キスより甘く囁いて



*雅SIDE*





凛は帰った。

凛には失礼だけど、嵐が去った気がしてほっとした。

凛は、私をからかってくる。

長い付き合いだけど、未だにああいう「女慣れ」したようなとこは苦手。


「はあ…」


私はわけもなくため息をついてから、時計に目をやる。

もうすぐ長い針が12を指そうとしている、



♪ピンポン


絶妙なタイミングだ。

私は「はーい」と返事をしながら、小走りで玄関へ向かう。

誰が来たかは、確認せずともわかる。
予定されていたことだから。


「いらっしゃい、叶多くん」


玄関を開けると、そこには無邪気な笑顔が私を待ち受けていた。


「こんにちわ」


茶色いふわふわしたパーマをあてた叶多くんの髪が揺れた。

私は思わず撫でたくなったけど我慢した。


「どうぞ、入って」

「お邪魔します…うわ、なんか緊張する」

「ゆっくりしてよ。

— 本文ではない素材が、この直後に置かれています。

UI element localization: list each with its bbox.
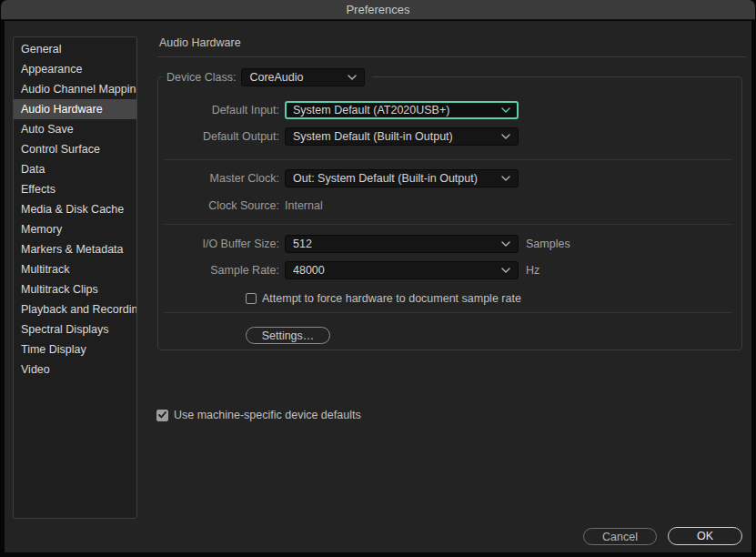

散らかっててごめんね」

「んーん、雅らしい部屋」


叶多くんはそう言って私の部屋を見渡すと、ニッと笑ってみせた。


胸が、何ていうか、狭くなった気がした。

これを俗に「胸キュン」と呼ぶらしい。

こんな感情とは無縁だと思って生きてきたけど…、高校に入学して叶多くんと出会って、その笑顔を見た時からだった。

私のドキドキが止まらなくなったのは。



色々と優しくしてくれて、素直な彼。

屈託のない笑顔が何ともかわいく思えた。



いつしか私と叶多くんは、2人で遊んだり、話したりすることが多くなった。


もしかしたら、もしかしたらの話だけど、私は…叶多くんを好きなのかもしれない、とも思う。




この事は凛には言ってない。

言う気もなかった。

邪魔されたりからかわれたりするのがオチだろうから。

ただ、私に何でも言ってくれる凛に対して、何しか隠し事をしてるみたいだった。